The night of the loot was rainy, and the roads were muddy. When the robbery was discovered, fresh wagon and horse tracks were found leading to and from the village. The tracks showed a broken shoe on one of the horse’s feet. These tracks were traced to Scranton, where a search of the livery stables discovered the horse with the broken shoe.
This led to the arrest of the two sporting men, one of whom had hired the rig. One of these gentlemen squealed, implicating Shinburn, who, some weeks later, was arrested and taken to Wilkesbarre. Here, pending a hearing of the case, he was kept at a hotel in charge of a special deputy sheriff, who, on retiring to bed at night, handcuffed himself and Shinburn together.
Shinburn saw that he was caught dead to rights, and that, unless he could escape, he had a term of imprisonment before him. He therefore broached the subject of escape to his jailer, and finally induced him to consent to permit his prisoner to pick the handcuff lock and get away.

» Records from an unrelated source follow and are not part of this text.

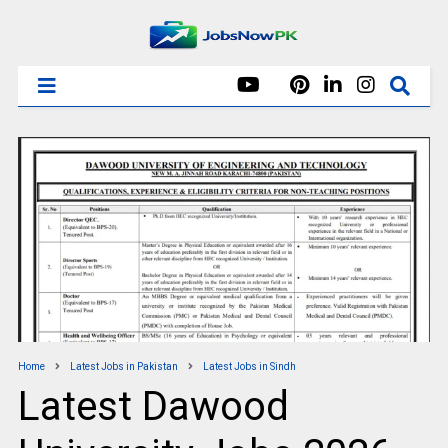
Home
Latest Jobs in Pakistan
Latest Jobs in Sindh
Latest Dawood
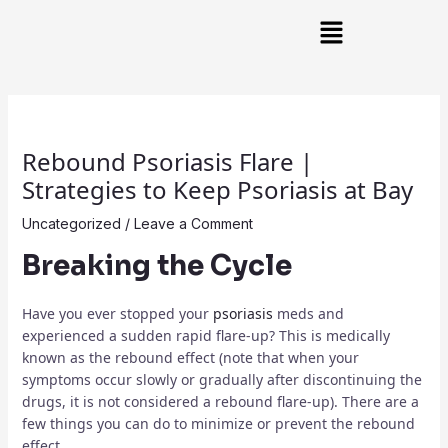
Skip
Post
Main
to
navigation
Menu
content
Rebound Psoriasis Flare |
Strategies to Keep Psoriasis at Bay
Uncategorized
/
Leave a Comment
Breaking the Cycle
Have you ever stopped your
psoriasis
meds and
experienced a sudden rapid flare-up? This is medically
known as the rebound effect (note that when your
symptoms occur slowly or gradually after discontinuing the
drugs, it is not considered a rebound flare-up). There are a
few things you can do to minimize or prevent the rebound
effect.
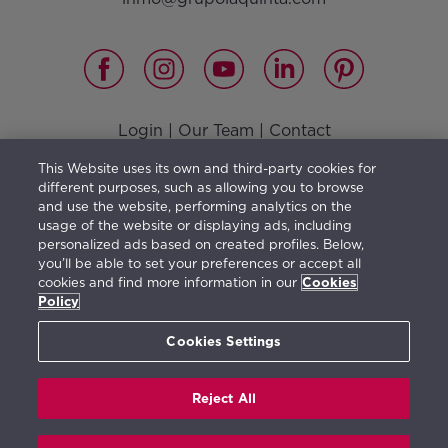
Login
|
Our Team
|
Contact
Vision, Mission, Values and Responsible Management
|
This Website uses its own and third-party cookies for
Terms of use
|
Privacy Policy
|
Cookies Policy
different purposes, such as allowing you to browse
and use the website, performing analytics on the
usage of the website or displaying ads, including
personalized ads based on created profiles. Below,
you’ll be able to set your preferences or accept all
The furniture shown illustrates a possible distribution
cookies and find more information in our
Cookies
and is not included in the property purchase. The
Policy
information herein is orientative and generic in
Cookies Settings
character and may be subject to change.
Reject All
Real de La Quinta © 2026. All rights reserved.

For this Shinburn agreed to give his jailer two thousand dollars. He did not have this amount with him, but, by convincing the deputy that he had nothing to lose, the latter was induced to take Shinburn’s promise of payment. Therefore, about midnight, while the deputy was snoring like a trooper, Shinburn picked the lock of the cuff on his own wrist with a common pen which had been bent to serve the purpose.
There was another guard in an adjoining room, with an open door between. Therefore Shinburn quietly gathered up his own clothes, taking also his jailer’s overcoat and gun, and slipped out into the hall and there dressed himself. He then dropped to the ground from a window, walked to Pittston, boarded a gravity railroad coal car, and rode to Waymart. From here he was driven to Great Bend on the Erie Railroad, where he boarded a train and landed safely in New York.
And now comes the sequel, which proves that crooks of a certain grade are as careful of their promises as are the most honored business men. Shinburn did not find it convenient to pay the promised two thousand dollars until July, 1869. Then he sought to reach his whilom jailer, but learned that he had left Wilkesbarre. All inquiries as to where he had gone failed to locate him. Thereupon Shinburn inserted a personal in the New York Herald, so worded that the person for whom it was intended, and he alone, would understand it. After weeks of advertising, the man was heard from. He came on to New York at Shinburn’s expense, where he was paid the promised two thousand dollars.
I was present when he received this money, and I can tell you he was a happy man. He said:—
“It’s lucky that I did not get this money when you escaped. If I had, it would all be gone with the rest of my money. I lost everything I had in a deal I went into, and have been dead broke ever since. This money will start me to going again.”
I wish I could say that with that money he built up an enormous fortune; but as a matter of fact I never heard of him after he left us, so do not know what finally became of him.